[Peace-discuss] Cockburn on the anti-war movement

C. G. Estabrook galliher at uiuc.edu
Thu Sep 20 00:22:07 CDT 2007


New Left Review 46, July-August 2007

Neither rising domestic opposition to the Iraq war, nor discussions of 
withdrawal in Congress, can be ascribed to pressure from mass 
mobilizations against the occupation. Alexander Cockburn investigates 
the disappearance of the anti-war movement: co-opted by the Democrats, 
captive to the logic of the War on Terror.

	ALEXANDER COCKBURN
	WHATEVER HAPPENED TO THE ANTI-WAR MOVEMENT?

America right now is ‘anti-war’, in the sense that about two thirds of 
the people think the occupation of Iraq is a bad business and the troops 
should come home. Anti-war sentiment was a major factor in the success 
of the Democrats in last November’s elections, when they recaptured 
Congress. The irony is that this sharp disillusion of the voters owes 
almost nothing to any anti-war movement. To say the anti-war movement is 
dead would be an overstatement, but not by a large margin.
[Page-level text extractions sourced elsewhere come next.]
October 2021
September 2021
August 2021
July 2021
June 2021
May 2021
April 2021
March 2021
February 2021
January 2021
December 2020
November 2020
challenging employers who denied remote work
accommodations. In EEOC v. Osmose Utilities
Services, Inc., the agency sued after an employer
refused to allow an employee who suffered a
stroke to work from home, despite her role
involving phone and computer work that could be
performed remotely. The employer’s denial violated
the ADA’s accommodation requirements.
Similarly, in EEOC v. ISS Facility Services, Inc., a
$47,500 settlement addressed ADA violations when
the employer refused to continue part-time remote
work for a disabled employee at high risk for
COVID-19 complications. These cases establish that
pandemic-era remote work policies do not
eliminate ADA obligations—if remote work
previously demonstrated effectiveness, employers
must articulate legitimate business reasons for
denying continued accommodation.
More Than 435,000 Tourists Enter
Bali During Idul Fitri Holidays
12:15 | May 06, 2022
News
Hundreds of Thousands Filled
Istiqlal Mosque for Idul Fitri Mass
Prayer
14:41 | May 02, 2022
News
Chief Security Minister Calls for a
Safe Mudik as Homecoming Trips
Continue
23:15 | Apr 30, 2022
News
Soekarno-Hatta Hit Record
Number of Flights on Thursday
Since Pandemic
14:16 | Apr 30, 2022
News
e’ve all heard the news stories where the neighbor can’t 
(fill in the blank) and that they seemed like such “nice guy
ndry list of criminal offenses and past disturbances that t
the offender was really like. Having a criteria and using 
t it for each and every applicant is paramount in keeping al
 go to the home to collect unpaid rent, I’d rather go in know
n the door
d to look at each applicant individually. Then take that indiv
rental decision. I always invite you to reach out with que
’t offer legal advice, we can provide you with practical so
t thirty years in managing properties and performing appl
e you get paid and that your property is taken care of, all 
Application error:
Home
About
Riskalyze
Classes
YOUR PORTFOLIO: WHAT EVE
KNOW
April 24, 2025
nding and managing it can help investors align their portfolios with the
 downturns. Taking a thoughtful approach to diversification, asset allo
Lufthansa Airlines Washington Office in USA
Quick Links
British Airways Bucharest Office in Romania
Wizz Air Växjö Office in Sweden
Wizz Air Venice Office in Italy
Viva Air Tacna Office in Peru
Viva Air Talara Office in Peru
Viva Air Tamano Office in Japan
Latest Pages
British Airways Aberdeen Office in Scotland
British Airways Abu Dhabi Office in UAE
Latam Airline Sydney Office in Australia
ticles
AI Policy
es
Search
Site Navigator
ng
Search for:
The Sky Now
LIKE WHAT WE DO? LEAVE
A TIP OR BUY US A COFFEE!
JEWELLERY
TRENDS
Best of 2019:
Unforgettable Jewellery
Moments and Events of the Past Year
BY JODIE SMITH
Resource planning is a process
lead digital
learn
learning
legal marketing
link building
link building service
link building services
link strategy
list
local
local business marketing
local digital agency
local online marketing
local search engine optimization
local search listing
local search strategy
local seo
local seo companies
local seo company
Compared to 
kindred movements in the 1960s and early 1970s, or to the struggles 
against Reagan’s wars in Central America in the late 1980s, it is 
certainly inert.

When in March of this year Democrats in the us Congress felt obliged to 
send President Bush the message that he should bring the troops home 
before he leaves office, they were not voting in the shadow of a mighty 
throng of protesters cramming into the open spaces in front of the 
Lincoln Memorial, their slogans rattling the windows of Congress. They 
were voting in the shadow of the elections of 2008, and eager to display 
in gesture if not in substance some acknowledgement of a general 
anti-war feeling abroad in the land.

To this day the anti-war movements from the era of Vietnam survive—often 
vividly—in the texture of everyday life in America. Lives were changed 
forever by the decisions of thousands upon thousands to refuse to serve 
in south-east Asia. The great peace marches on Washington, the rallies 
in major cities, the riots outside recruiting offices, the upheavals in 
the universities smoulder still—sometimes dangerously—in popular memory. 
Just last year, a Vietnam vet in Colorado spat on Jane Fonda and said 
publicly he would be happy to shoot her because of her supposed 
treachery to the American flag forty years ago.
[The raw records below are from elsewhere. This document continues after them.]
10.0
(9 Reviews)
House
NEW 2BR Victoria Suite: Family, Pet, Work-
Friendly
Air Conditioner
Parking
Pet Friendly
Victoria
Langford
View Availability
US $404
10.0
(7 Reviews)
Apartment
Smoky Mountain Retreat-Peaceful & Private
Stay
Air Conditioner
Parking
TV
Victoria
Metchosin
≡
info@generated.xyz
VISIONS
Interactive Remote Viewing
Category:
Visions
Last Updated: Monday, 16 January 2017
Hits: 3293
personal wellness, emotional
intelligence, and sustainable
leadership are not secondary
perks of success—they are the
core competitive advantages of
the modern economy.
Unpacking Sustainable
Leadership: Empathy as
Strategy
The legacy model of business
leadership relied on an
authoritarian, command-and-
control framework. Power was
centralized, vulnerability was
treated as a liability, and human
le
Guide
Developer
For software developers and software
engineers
Of course, back in the Vietnam era, America had the draft. The imminent 
possibility that they might be compulsorily conscripted into the Army or 
the Marines and find themselves in the Mekong Delta in six months 
concentrated the minds of middle-class 18-year-olds on the monstrosity 
and injustice of war with marvellous speed, just as it concentrated the 
minds of their parents. Today there is no draft. It is true that many of 
the soldiers deployed in Iraq have been compelled to serve double tours 
of duty; that others were facing criminal conviction and were offered 
the option of prison or enlistment in the army; that others again are 
illegal immigrants offered a green card or us citizenship in exchange 
for service in Iraq. But every member of the us military there or in 
Afghanistan is, technically speaking, a volunteer.

In the near future, at least, no us administration will take the 
political risk of trying to bring back the draft, even though lack of 
manpower is now a very serious problem for the Pentagon. By the same 
token, the absence of the draft is certainly a major factor in the 
weakness of the anti-war movement. But though there was no draft in the 
Reagan years, there was certainly a very vital movement opposing 
Reagan’s efforts to destroy the Sandinista revolution in Nicaragua and 
to crush the insurgency of the fmln in El Salvador.
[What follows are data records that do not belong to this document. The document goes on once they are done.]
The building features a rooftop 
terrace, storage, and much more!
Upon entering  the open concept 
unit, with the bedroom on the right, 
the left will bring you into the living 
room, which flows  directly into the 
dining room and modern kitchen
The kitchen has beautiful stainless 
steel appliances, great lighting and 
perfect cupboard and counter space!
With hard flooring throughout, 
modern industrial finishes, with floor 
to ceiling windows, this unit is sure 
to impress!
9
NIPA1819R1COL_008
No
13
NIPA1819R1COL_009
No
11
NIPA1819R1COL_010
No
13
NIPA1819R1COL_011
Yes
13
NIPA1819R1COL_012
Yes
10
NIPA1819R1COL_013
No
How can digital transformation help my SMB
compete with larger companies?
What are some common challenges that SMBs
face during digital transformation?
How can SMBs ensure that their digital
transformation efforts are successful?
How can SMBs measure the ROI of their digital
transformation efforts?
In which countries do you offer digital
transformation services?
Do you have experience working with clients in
I remember well criss-crossing America in those years, giving 
anti-intervention speeches on campuses, in churches and labour halls in 
scores of towns in nearly every state in the union. Almost every 
American town in every decade has its dissident community. At any rally 
you can see the historical strata in human contour.

Up until a decade ago there would be the old Communists, maybe veterans 
of the Lincoln Brigade that volunteered to fight for the Republic in the 
Spanish Civil War. Into the late 1980s, these red vets were often the 
best organizers. Then there would be anti-war activists like the late 
Dave Dellinger, who went to federal prison as a pacifist in World War 
Two. There were people who came of age politically with Henry Wallace 
and the Progressive Party that challenged Truman from the left in 1948. 
A slightly younger cohort learned its organizing in the years of the 
Korean war and the rise of the Civil Rights Movement. Old labour 
activists rubbed shoulders with Quakers and Unitarians. Then there is 
the Vietnam generation, many of them in their mid-sixties now. More than 
once, in the South, I have found that the still-active sparks are former 
Maoists who deployed to places like Birmingham, Alabama as their 
revolutionary duty, and who took root as civil rights attorneys or 
public defenders or labour organizers.

There are scores of overlapping ‘lefts’ in America, mustered in their 
separate struggles—for immigrants’ rights, for public control of energy, 
against military recruitment. There are the anarchists, the Trotskyist 
groups. And when a war comes along, as it does with great regularity in 
America, they generally coalesce into an anti-war movement. They 
certainly did in the late 1980s. The other day I found in a box of old 
papers in my garage a directory to ‘sister-cities’—towns in the us that 
had ‘paired’ with beleaguered cities in Nicaragua, exchanging regular 
delegations. The directory was as thick as a medium sized telephone 
book. There were hundreds of such pairings, and they led in turn to 
numerous individual pairings. People’s Express, the ‘backpackers’ 
airline’, as it used to be called, would shuttle many a demure sister in 
the struggle down from Vermont or the Pacific Northwest to Miami, for 
onward passage to Managua and a rendez-vous with some valiant son of 
Sandino or with an oppressed Nica sister, liberated by North American 
inversion from the oppressions of Latin patriarchy.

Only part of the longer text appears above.